I am trying to load a large-ish csv file into a SQL lite database using the RSQLite package (I have also tried the sqldf package). The file contains all UK postcodes and a variety of lookup values for them.
I wanted to avoid loading it into R and just directly load it into the database. Whilst this is not strictly necessary for this task, I want to do so in order to have the technique ready for larger files which won't fit in memory should I have to handle them in the future.

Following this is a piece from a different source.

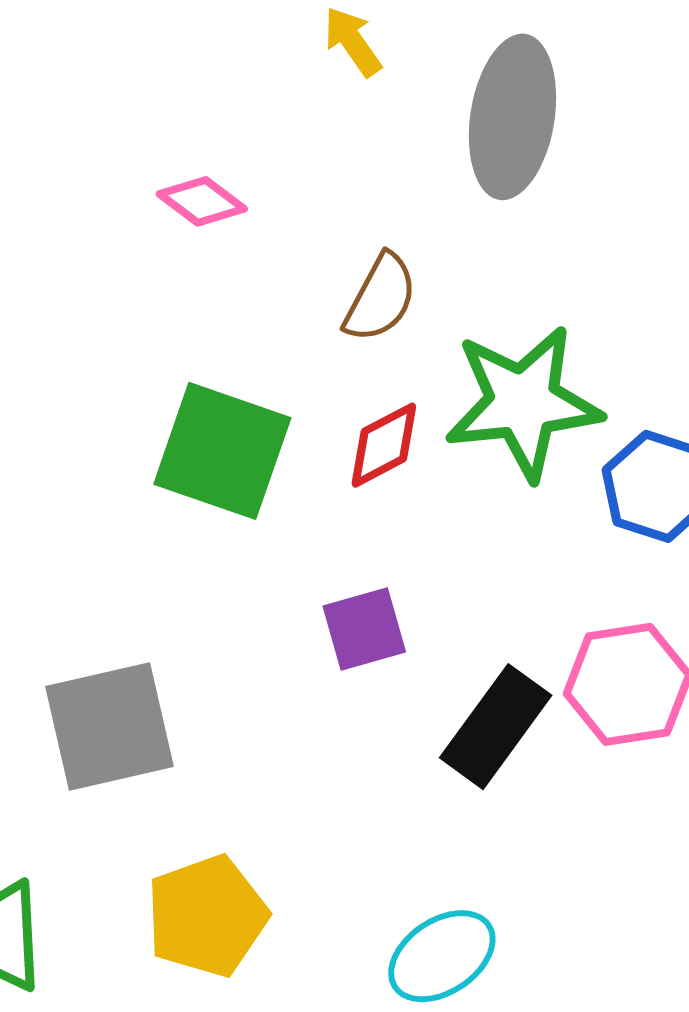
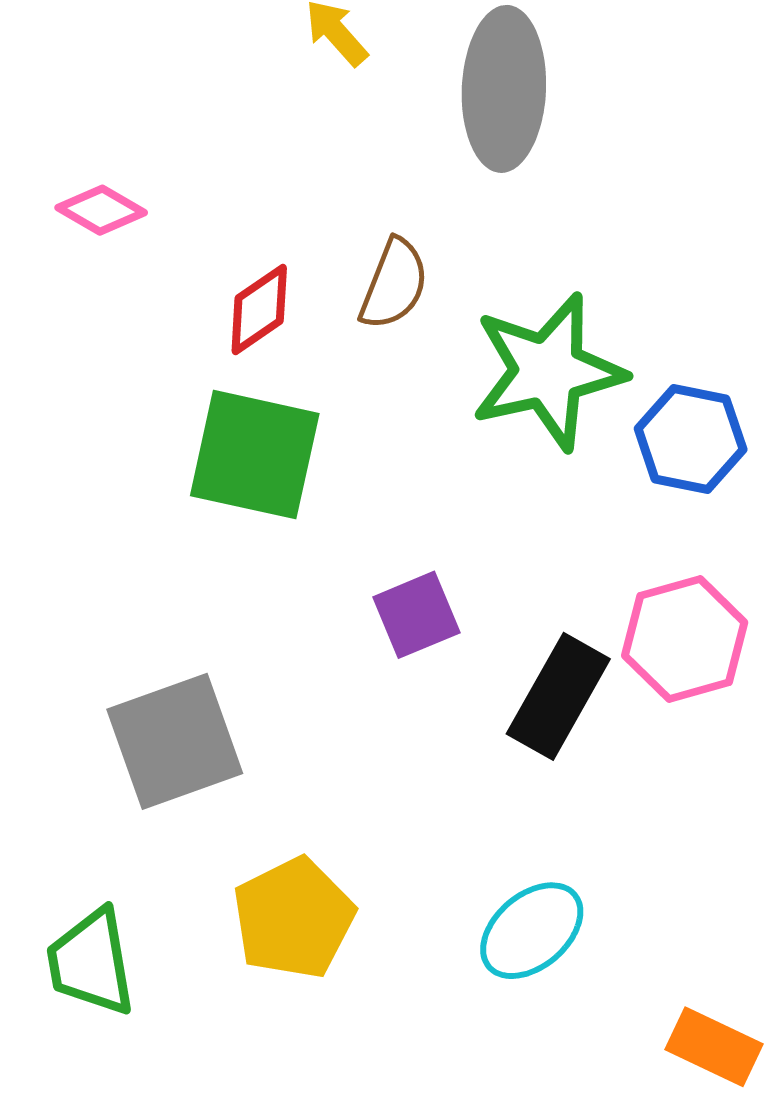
pink diamond: (202, 201) -> (101, 210), moved
red diamond: (384, 445) -> (259, 309), moved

Unfortunately the csv is provided with the values in double quotes and the dbWriteTable function doesn't seem able to strip them or ignore them in any form. Here is the download location of the file: http://ons.maps.arcgis.com/home/item.html?id=3548d835cff740de83b527429fe23ee0
Here is my code:
# Load library
library("RSQLite")
# Create a temporary directory
tmpdir <- tempdir()
# Set the file name
file <- "data\\ONSPD_MAY_2017_UK.zip"
# Unzip the ONS Postcode Data file
unzip(file, exdir = tmpdir )
# Create a path pointing at the unzipped csv file
ONSPD_path <- paste0(tmpdir,"\\ONSPD_MAY_2017_UK.csv")
# Create a SQL Lite database connection
db_connection <- dbConnect(SQLite(), dbname="ons_lkp_db")

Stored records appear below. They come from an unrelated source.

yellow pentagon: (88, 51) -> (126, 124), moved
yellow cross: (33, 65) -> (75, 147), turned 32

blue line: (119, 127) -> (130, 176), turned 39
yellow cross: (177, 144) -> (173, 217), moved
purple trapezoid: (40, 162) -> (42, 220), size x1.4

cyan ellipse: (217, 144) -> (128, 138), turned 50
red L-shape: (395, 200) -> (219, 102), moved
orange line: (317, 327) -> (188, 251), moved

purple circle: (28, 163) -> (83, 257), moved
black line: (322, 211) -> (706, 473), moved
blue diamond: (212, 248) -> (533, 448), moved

# Now load the data into our SQL lite database
dbWriteTable(conn = db_connection,
name = "ONS_PD",
value = ONSPD_path,
row.names = FALSE,
header = TRUE,
overwrite = TRUE
)
# Check the data upload
dbListTables(db_connection)
dbGetQuery(db_connection,"SELECT pcd, pcd2, pcds from ONS_PD LIMIT 20")
Having hit this issue, I found a reference tutorial (https://www.r-bloggers.com/r-and-sqlite-part-1/) which recommended using the sqldf package but unfortunately when I try to use the relevant function in sqldf (read.csv.sql) then I get the same issue with double quotes.
This feels like a fairly common issue when importing csv files into a sql system, most import tools are able to handle double quotes so I'm surprised to be hitting an issue with this (unless I've missed an obvious help file on the issue somewhere along the way).
EDIT 1
Here is some example data from my csv file in the form of a dput output of the SQL table:
structure(list(pcd = c("\"AB1 0AA\"", "\"AB1 0AB\"", "\"AB1 0AD\"",
"\"AB1 0AE\"", "\"AB1 0AF\""), pcd2 = c("\"AB1 0AA\"", "\"AB1 0AB\"",
"\"AB1 0AD\"", "\"AB1 0AE\"", "\"AB1 0AF\""), pcds = c("\"AB1 0AA\"",
"\"AB1 0AB\"", "\"AB1 0AD\"", "\"AB1 0AE\"", "\"AB1 0AF\"")), .Names = c("pcd",
"pcd2", "pcds"), class = "data.frame", row.names = c(NA, -5L))
EDIT 2
Here is my attempt using the filter argument in sqldf's read.csv.sql function (note that Windows users will need rtools installed for this). Unfortunately this still doesn't seem to remove the quotes from my data, although it does mysteriously remove all the spaces.
library("sqldf")
sqldf("attach 'ons_lkp_db' as new")
db_connection <- dbConnect(SQLite(), dbname="ons_lkp_db")
read.csv.sql(ONSPD_path,
sql = "CREATE TABLE ONS_PD AS SELECT * FROM file",
dbname = "ons_lkp_db",
filter = 'tr.exe -d ^"'
)
dbGetQuery(db_connection,"SELECT pcd, pcd2, pcds from ONS_PD LIMIT 5")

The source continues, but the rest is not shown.